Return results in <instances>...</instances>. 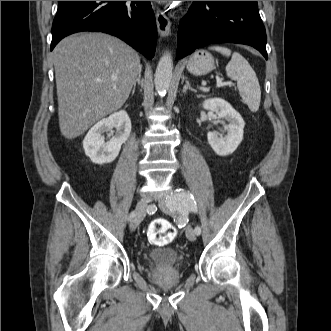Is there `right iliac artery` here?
Returning a JSON list of instances; mask_svg holds the SVG:
<instances>
[{
	"label": "right iliac artery",
	"instance_id": "obj_1",
	"mask_svg": "<svg viewBox=\"0 0 331 331\" xmlns=\"http://www.w3.org/2000/svg\"><path fill=\"white\" fill-rule=\"evenodd\" d=\"M133 216H134V212L130 213L129 216H128V221H130Z\"/></svg>",
	"mask_w": 331,
	"mask_h": 331
}]
</instances>
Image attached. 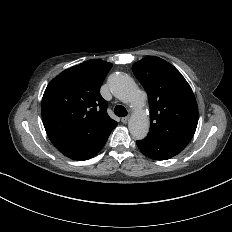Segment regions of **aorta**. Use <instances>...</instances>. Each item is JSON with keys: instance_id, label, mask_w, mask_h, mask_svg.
Wrapping results in <instances>:
<instances>
[{"instance_id": "1", "label": "aorta", "mask_w": 232, "mask_h": 232, "mask_svg": "<svg viewBox=\"0 0 232 232\" xmlns=\"http://www.w3.org/2000/svg\"><path fill=\"white\" fill-rule=\"evenodd\" d=\"M108 82L114 96L134 108V112L128 121L131 135L138 140L144 139L150 127L149 117L142 109L147 98L146 93L140 90L135 81L127 74H112Z\"/></svg>"}]
</instances>
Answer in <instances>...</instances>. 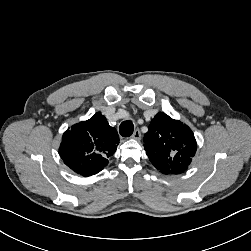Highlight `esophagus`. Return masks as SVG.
I'll return each instance as SVG.
<instances>
[{
    "mask_svg": "<svg viewBox=\"0 0 251 251\" xmlns=\"http://www.w3.org/2000/svg\"><path fill=\"white\" fill-rule=\"evenodd\" d=\"M131 138L136 139V140H140V139H141V132H140V130H139V129H136V130L133 132Z\"/></svg>",
    "mask_w": 251,
    "mask_h": 251,
    "instance_id": "1",
    "label": "esophagus"
}]
</instances>
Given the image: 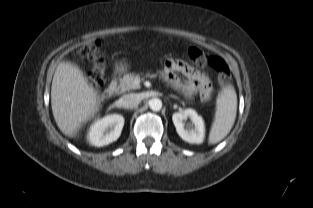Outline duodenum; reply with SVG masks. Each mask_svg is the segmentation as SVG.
I'll return each mask as SVG.
<instances>
[{"mask_svg": "<svg viewBox=\"0 0 313 208\" xmlns=\"http://www.w3.org/2000/svg\"><path fill=\"white\" fill-rule=\"evenodd\" d=\"M117 84L115 82H111L104 90V96L106 98H110L112 97V95L114 94L115 90H116Z\"/></svg>", "mask_w": 313, "mask_h": 208, "instance_id": "duodenum-1", "label": "duodenum"}]
</instances>
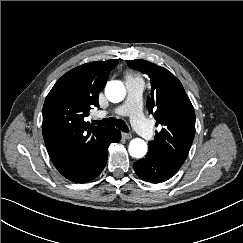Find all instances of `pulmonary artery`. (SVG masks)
<instances>
[{
	"label": "pulmonary artery",
	"mask_w": 243,
	"mask_h": 243,
	"mask_svg": "<svg viewBox=\"0 0 243 243\" xmlns=\"http://www.w3.org/2000/svg\"><path fill=\"white\" fill-rule=\"evenodd\" d=\"M143 88L144 85L141 80H126L127 99L122 105L114 109L113 113L122 116H130L136 131L144 139L150 140L153 137V131L141 111ZM106 114V112H98L96 115L98 117H103Z\"/></svg>",
	"instance_id": "pulmonary-artery-1"
}]
</instances>
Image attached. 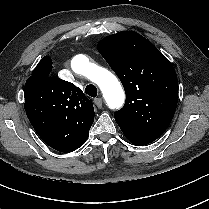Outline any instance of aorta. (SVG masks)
<instances>
[{
	"instance_id": "762f6f07",
	"label": "aorta",
	"mask_w": 209,
	"mask_h": 209,
	"mask_svg": "<svg viewBox=\"0 0 209 209\" xmlns=\"http://www.w3.org/2000/svg\"><path fill=\"white\" fill-rule=\"evenodd\" d=\"M71 67L74 72L84 75L99 86L111 108L122 104L123 89L116 76L109 70L91 63L88 57L82 54L73 57Z\"/></svg>"
}]
</instances>
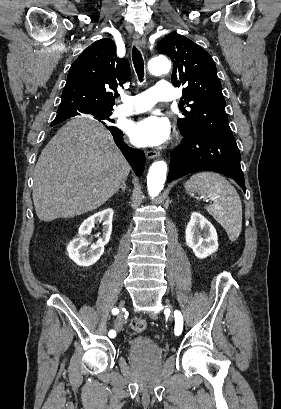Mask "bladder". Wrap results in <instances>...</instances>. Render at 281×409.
<instances>
[{"mask_svg": "<svg viewBox=\"0 0 281 409\" xmlns=\"http://www.w3.org/2000/svg\"><path fill=\"white\" fill-rule=\"evenodd\" d=\"M127 352L132 355H161V345L155 338L136 336L128 343Z\"/></svg>", "mask_w": 281, "mask_h": 409, "instance_id": "1", "label": "bladder"}]
</instances>
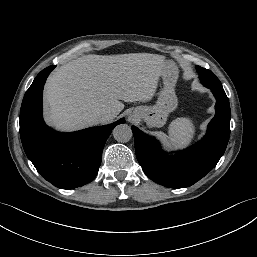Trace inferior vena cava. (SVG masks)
<instances>
[{
    "mask_svg": "<svg viewBox=\"0 0 257 257\" xmlns=\"http://www.w3.org/2000/svg\"><path fill=\"white\" fill-rule=\"evenodd\" d=\"M115 117V113L103 111L97 114V120L99 123H104L112 120Z\"/></svg>",
    "mask_w": 257,
    "mask_h": 257,
    "instance_id": "602c4592",
    "label": "inferior vena cava"
}]
</instances>
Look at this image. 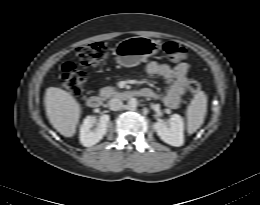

------------

When you reach the line that contains "Trace inferior vena cava. (SVG masks)", start copying the listing word for word and stop only after its last line, without any pictures.

* Task answer *
Trace inferior vena cava. (SVG masks)
<instances>
[{
    "mask_svg": "<svg viewBox=\"0 0 257 257\" xmlns=\"http://www.w3.org/2000/svg\"><path fill=\"white\" fill-rule=\"evenodd\" d=\"M115 117V113L103 111L97 114V120L99 123H104L112 120Z\"/></svg>",
    "mask_w": 257,
    "mask_h": 257,
    "instance_id": "602c4592",
    "label": "inferior vena cava"
}]
</instances>
Look at this image. 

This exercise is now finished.